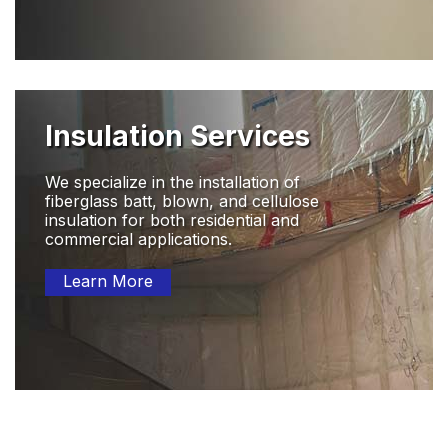
Insulation Services
We specialize in the installation of
fiberglass batt, blown, and cellulose
insulation for both residential and
commercial applications.
Learn More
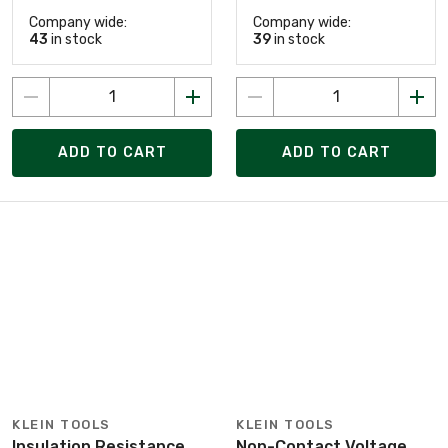
Company wide:
Company wide:
43
in stock
39
in stock
ADD TO CART
ADD TO CART
KLEIN TOOLS
KLEIN TOOLS
Insulation Resistance
Non-Contact Voltage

^^^^^^^^

WORK REQUEST: Your output should be the full set of entries above, restated word for word and free of pictures.

ANSWER TO THE EXERCISE:
Insulation Services
We specialize in the installation of
fiberglass batt, blown, and cellulose
insulation for both residential and
commercial applications.
Learn More
Company wide:
Company wide:
43
in stock
39
in stock
ADD TO CART
ADD TO CART
KLEIN TOOLS
KLEIN TOOLS
Insulation Resistance
Non-Contact Voltage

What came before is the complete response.